The literature on the function of PILRB and PILRA proteins indicates that they operate as activating and inhibitory receptors (respectively) for the regulation of the immune response. PILRA contains an immunoreceptor tyrosine-based inhibitory motif (ITIM) in its cytoplasmic tail that recruits phosphatases such as PTPN6/SHP-1, meanwhile PILRB is thought to act through pairing with immunoreceptor tyrosine-based activation motif (ITAM)-containing proteins such as TYROBP/DAP1223. On the other hand, until recently, the function of ZCWPW1 protein was largely unknown, and a role in epigenetic regulation as a histone modification reader (especially for H3K4me3) was proposed based on the structure and biochemical information of its zf-CW domain24. Recently, ZCWPW1 function was studied for the first time in consecutive studies which showed that it is required during meiosis prophase I in a sex-dependent manner in mice25 and it is essential for repairing of double strand breaks (DSBs) marked by histone modification writer PRDM9 during meiosis26–28.
Taken together, it is not clear yet how this locus contributes to AD; however, the current literature prioritizes three genes in the locus: ZCWPW1, PILRA and PILRB. To this end, in this study we aimed to investigate genetic variation in the locus by sequencing UTRs, exons and exon-intron boundaries of these three genes in our well-characterized case-control cohort.
Materials and Methods
Study Cohort
The study cohort consists of 2085 Flanders-Belgian individuals. Patients were ascertained at the Memory and Neurology Clinics of the BELNEU consortium. The patient group consisted of 1048 late-onset AD cases, of whom 65.4% female, with a mean onset age of 78.8 ± 5.7 years. Possible, probable, and definite AD diagnosis was based on NINCDS-ADRA29 and/or NIA-AA30,31 criteria. Control individuals were recruited from partners of patients, or were volunteers from the Belgian community, and included 1037 age-matched healthy individuals (64.8% female and mean inclusion age of 70.2 ± 9.1 years). All control individuals scored >25 on the Montreal Cognitive Assessment (MoCA)32 test, and were negative for subjective memory complaints, neurological or psychiatric antecedents, and family history of neurodegeneration.
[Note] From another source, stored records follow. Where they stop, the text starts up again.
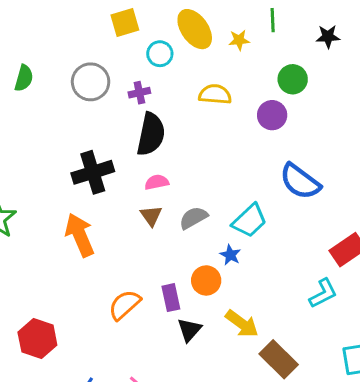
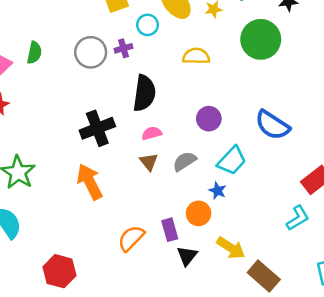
green circle: (293, 79) -> (261, 39), size x1.6
purple cross: (139, 93) -> (123, 48), moved
purple circle: (272, 115) -> (209, 119), moved

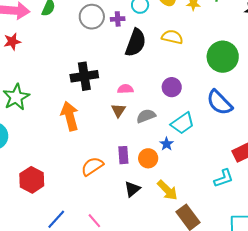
green circle: (261, 39) -> (223, 57), moved
black semicircle: (144, 93) -> (136, 43), moved
purple rectangle: (170, 230) -> (123, 155), moved

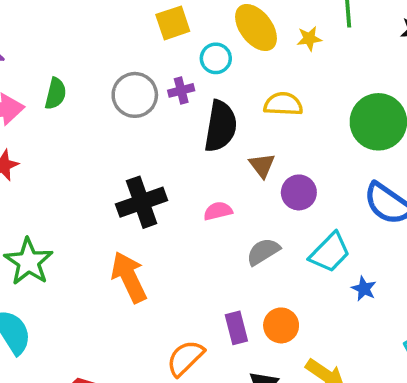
brown triangle: (118, 110) -> (262, 165), moved
blue star: (167, 144) -> (364, 289), moved

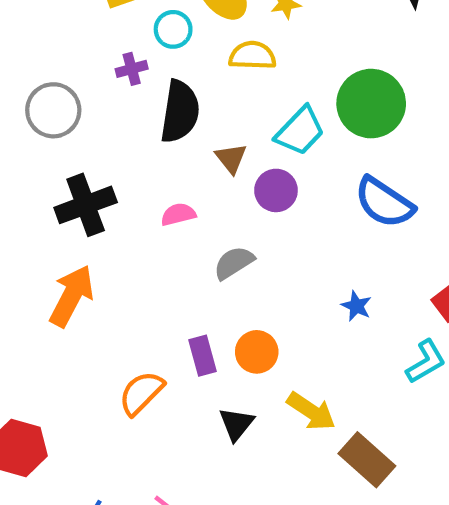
gray circle: (135, 95) -> (53, 110), moved
yellow semicircle: (283, 104) -> (252, 56), moved
cyan trapezoid: (330, 252) -> (300, 131), moved
orange arrow: (129, 277) -> (72, 296), turned 54

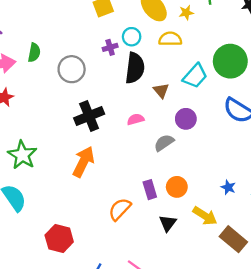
cyan circle: (173, 29) -> (132, 37), moved
purple circle: (276, 190) -> (186, 119), moved
blue star: (356, 306) -> (228, 187), moved

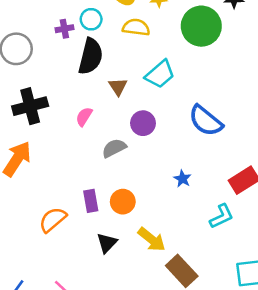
green circle: (230, 61) -> (201, 26), moved
pink semicircle: (136, 119) -> (84, 117), turned -49
blue star: (228, 187) -> (182, 179), moved

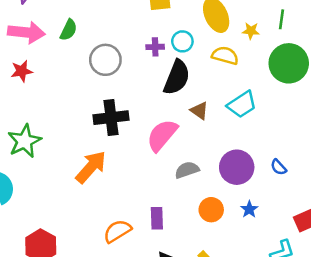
brown triangle: (118, 87) -> (199, 111), turned -30
pink semicircle: (84, 117) -> (162, 135), size x1.8
blue semicircle: (206, 121) -> (279, 167), moved, size x0.5
purple circle: (143, 123) -> (237, 167), moved, size x1.4
orange circle: (123, 202) -> (211, 210), moved

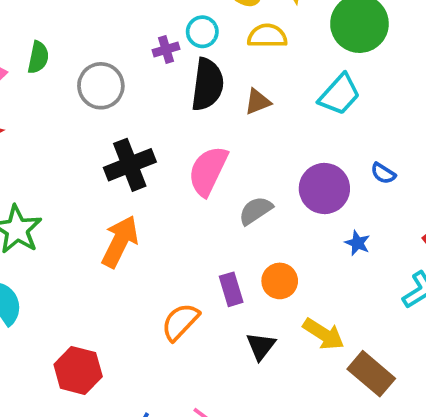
cyan trapezoid: (242, 104) -> (339, 94), moved
brown triangle: (199, 111) -> (258, 102), moved, turned -42
orange circle: (211, 210) -> (280, 281), moved

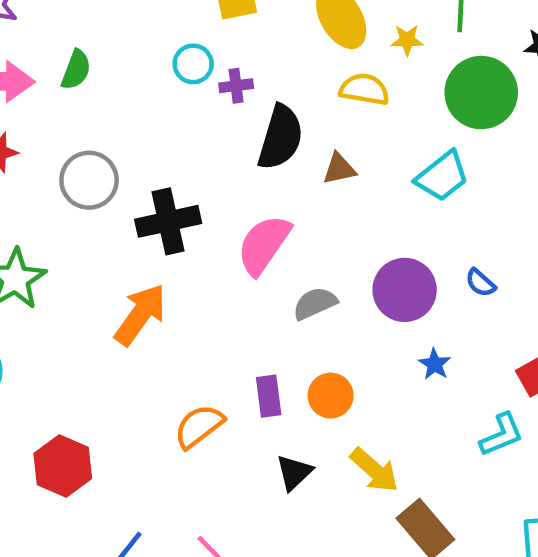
cyan circle: (202, 32) -> (193, 64), moved
gray circle: (101, 86) -> (89, 180), moved

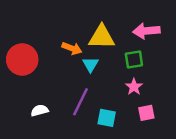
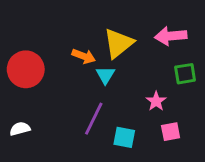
yellow triangle: (102, 37) -> (118, 43), turned -40
green square: (134, 59) -> (185, 74), moved
white semicircle: (40, 110) -> (20, 129), moved

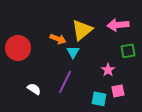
white semicircle: (20, 129) -> (34, 89), moved, turned 48
cyan square: (124, 137) -> (99, 99), moved

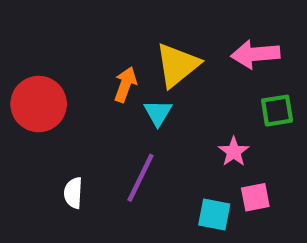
orange arrow: (58, 39) -> (125, 85), turned -91
white semicircle: (34, 89) -> (73, 193), turned -120

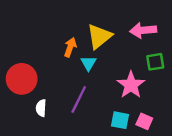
red circle: (39, 104) -> (22, 79), moved
pink star: (234, 152) -> (131, 85), size x1.6
pink square: (255, 197) -> (144, 121), moved, turned 35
Both patient and control group individuals originated from the same geographical area (Flanders-Belgium), with no evidence of population stratification (Supplementary Figure 1). All participants and/or their legal guardian signed written informed consent forms before inclusion. The study protocols were approved by the ethics committees of the Antwerp University Hospital and the University of Antwerp, and the ethics committees of the participating neurological centers of the BELNEU consortium.
Targeted Resequencing
For sequencing of regions of interest, we used genomic DNA (gDNA) samples that were amplified using Illustra GenomiPhi v2 kit (Thermo Fisher, Waltham, MA, USA). We targeted UTRs, exon-intron boundaries (20 bp long) and exons of all protein-coding transcripts of PILRB, PILRA and ZCWPW1 genes based on GENCODE v19. Total length of targeted regions was 9185 bp. A custom-designed multiplex target enrichment assay (Agilent, Santa Clara, CA, USA) was prepared and optimized prior to sequencing. We amplified 47 amplicons targeting 43 exons of interest using primers with universal adapter sequences (primer sequences available upon request). Prepared amplicon libraries were then barcoded for each sample with Nextera XT sequences (Illumina, San Diego, CA, USA) targeting previously incorporated adapters. Indexed libraries were 2 × 300 bp paired-end (MiSeq Reagent Kit v3) sequenced on a MiSeq platform (Illumina, San Diego, CA, USA) in a total of 5 runs. Two amplicons (PILRB exon 5 and ZCWPW1 exon 14) that did not achieve sufficient coverage were additionally sequenced by Sanger sequencing, consisting of PCR amplification, followed by dideoxy-termination with BigDye termination cycle sequencing kit v3.1 (Thermo Fisher) and sequencing with ABI3730 DNA Analyzer (Thermo Fisher). Resulting chromatograms were analyzed independently and blindly by two investigators using novoSNP33 and Seqman (DNAstar, Madison, WI, USA). All deleterious rare variants (CADD score ≥ 20 and MAF < 1%) and other rare variants of interest were validated using Sanger sequencing on gDNA of all carriers, as described above.
Bioinformatic Processing
Adapter clipping of demultiplexed FASTQs was performed with fastq-mcf. Reads were aligned to the hg19 reference genome with Burrows-Wheeler Aligner MEMv0.7.534. We merged duplicate sample aligned reads belonging to the same individual using SAMtools35 (v1.6) merge. Sequencing coverage was analyzed using SAMtools depth and visualized with Circos36 plot (Supplementary Figure 2).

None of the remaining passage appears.